═════ PROVIDED RECORDS ═════

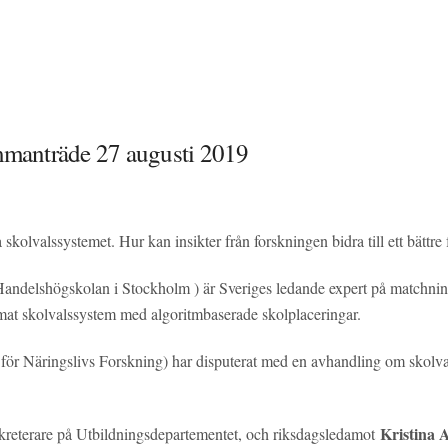
manträde 27 augusti 2019
kolvalssystemet. Hur kan insikter från forskningen bidra till ett bättr
andelshögskolan i Stockholm ) är Sveriges ledande expert på matchnings
format skolvalssystem med algoritmbaserade skolplaceringar.
 för Näringslivs Forskning) har disputerat med en avhandling om skolva
Kristina 
ekreterare på Utbildningsdepartementet, och riksdagsledamot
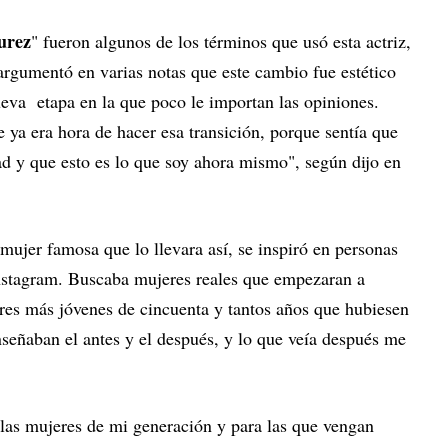
urez
" fueron algunos de los términos que usó esta actriz,
argumentó en varias notas que este cambio fue estético
ueva etapa en la que poco le importan las opiniones.
ya era hora de hacer esa transición, porque sentía que
 y que esto es lo que soy ahora mismo", según dijo en
ujer famosa que lo llevara así, se inspiró en personas
stagram. Buscaba mujeres reales que empezaran a
eres más jóvenes de cincuenta y tantos años que hubiesen
nseñaban el antes y el después, y lo que veía después me
las mujeres de mi generación y para las que vengan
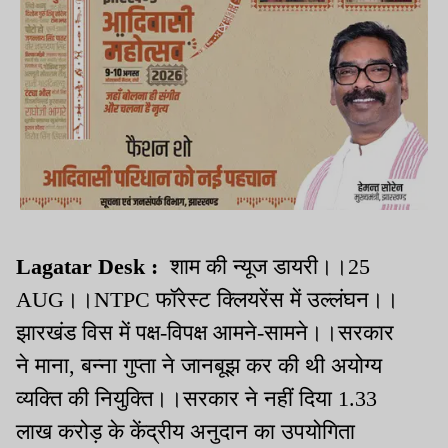
Lagatar Desk :
शाम की न्यूज डायरी।।25
AUG।।NTPC फॉरेस्ट क्लियरेंस में उल्लंघन।।
झारखंड विस में पक्ष-विपक्ष आमने-सामने।।सरकार
ने माना, बन्ना गुप्ता ने जानबूझ कर की थी अयोग्य
व्यक्ति की नियुक्ति।।सरकार ने नहीं दिया 1.33
लाख करोड़ के केंद्रीय अनुदान का उपयोगिता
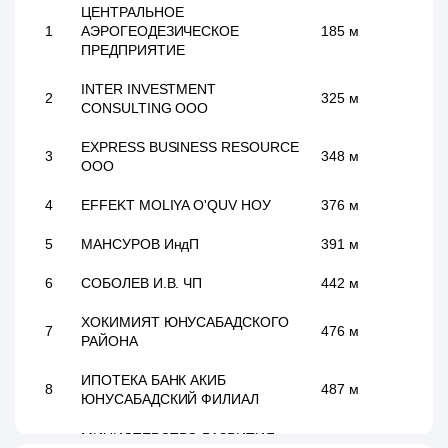
ЦЕНТРАЛЬНОЕ
1
АЭРОГЕОДЕЗИЧЕСКОЕ
185 м
ПРЕДПРИЯТИЕ
INTER INVESTMENT
2
325 м
CONSULTING ООО
EXPRESS BUSINESS RESOURCE
3
348 м
ООО
4
EFFEKT MOLIYA O'QUV НОУ
376 м
5
МАНСУРОВ ИндП
391 м
6
СОБОЛЕВ И.В. ЧП
442 м
ХОКИМИЯТ ЮНУСАБАДСКОГО
7
476 м
РАЙОНА
ИПОТЕКА БАНК АКИБ
8
487 м
ЮНУСАБАДСКИЙ ФИЛИАЛ
МИНИСТЕРСТВO РАЗВИТИЯ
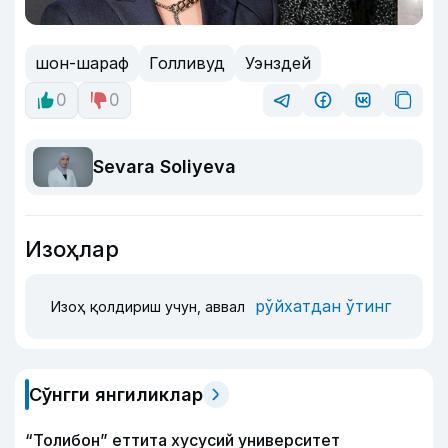
шон-шараф
Голливуд
Уэнздей
0
0
Sevara Soliyeva
Изоҳлар
рўйхатдан ўтинг
Изоҳ қолдириш учун, аввал
Сўнгги янгиликлар
“Толибон” еттита хусусий университет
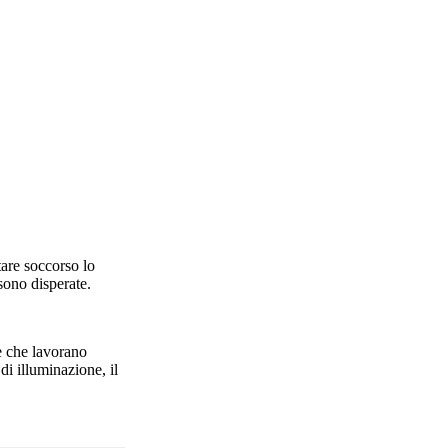
tare soccorso lo
sono disperate.
ne che lavorano
i illuminazione, il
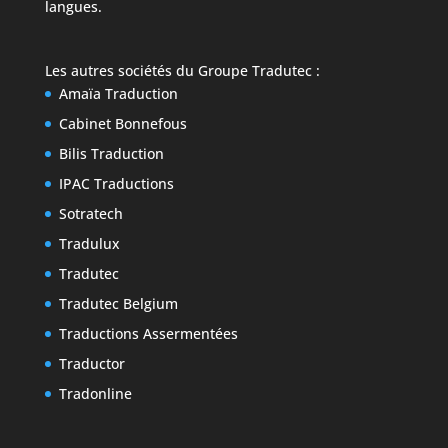
langues.
Les autres sociétés du
Groupe Tradutec
:
Amaïa Traduction
Cabinet Bonnefous
Bilis Traduction
IPAC Traductions
Sotratech
Tradulux
Tradutec
Tradutec Belgium
Traductions Assermentées
Traductor
Tradonline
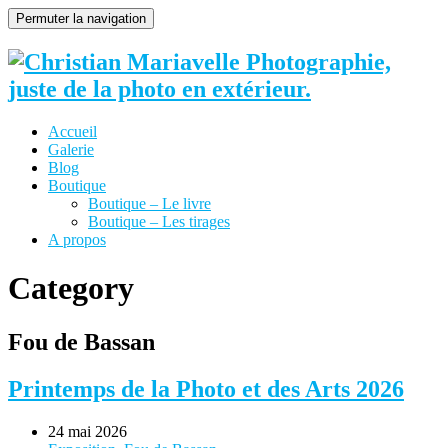
Permuter la navigation
Accueil
Galerie
Blog
Boutique
Boutique – Le livre
Boutique – Les tirages
A propos
Category
Fou de Bassan
Printemps de la Photo et des Arts 2026
24 mai 2026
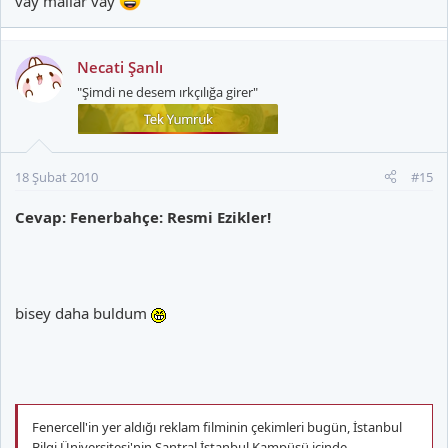
vay mallar vay
Necati Şanlı
"Şimdi ne desem ırkçılığa girer"
18 Şubat 2010
#15
Cevap: Fenerbahçe: Resmi Ezikler!
bisey daha buldum
Fenercell'in yer aldığı reklam filminin çekimleri bugün, İstanbul
Bilgi Üniversitesi'nin Santral İstanbul Kampüsü içinde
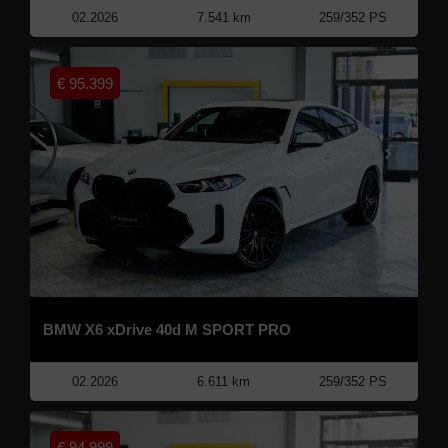
02.2026
7.541 km
259/352 PS
€
95.399
BMW X6 xDrive 40d M SPORT PRO
02.2026
6.611 km
259/352 PS
€
94.999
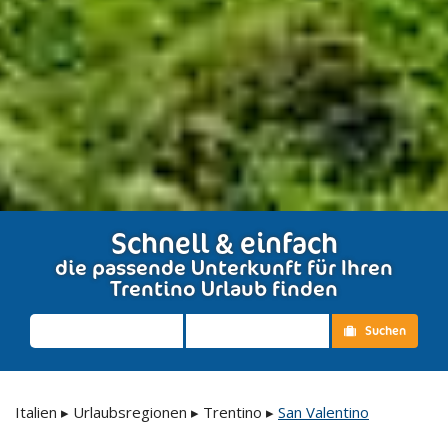
Schnell & einfach
die passende Unterkunft für Ihren
Trentino Urlaub finden
Suchen
Italien
▸
Urlaubsregionen
▸
Trentino
▸
San Valentino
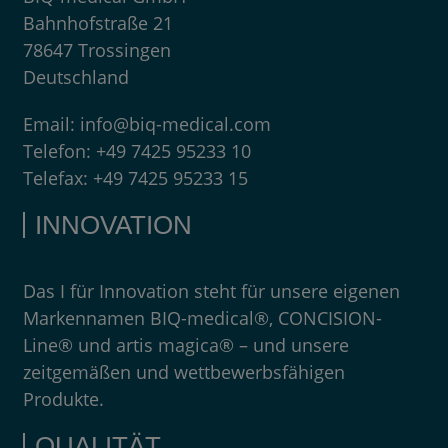
Bahnhofstraße 21
78647 Trossingen
Deutschland
Email:
info@biq-medical.com
Telefon:
+49 7425 95233 10
Telefax:
+49 7425 95233 15
INNOVATION
Das I für Innovation steht für unsere eigenen
Markennamen BIQ-medical®, CONCISION-
Line® und artis magica® – und unsere
zeitgemäßen und wettbewerbsfähigen
Produkte.
QUALITÄT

═════

→ WHAT IS EXPECTED
Go through the data above and return each line containing the string "Traductions".

→ RESULT OF THE EXERCISE
IPAC Traductions
Traductions Assermentées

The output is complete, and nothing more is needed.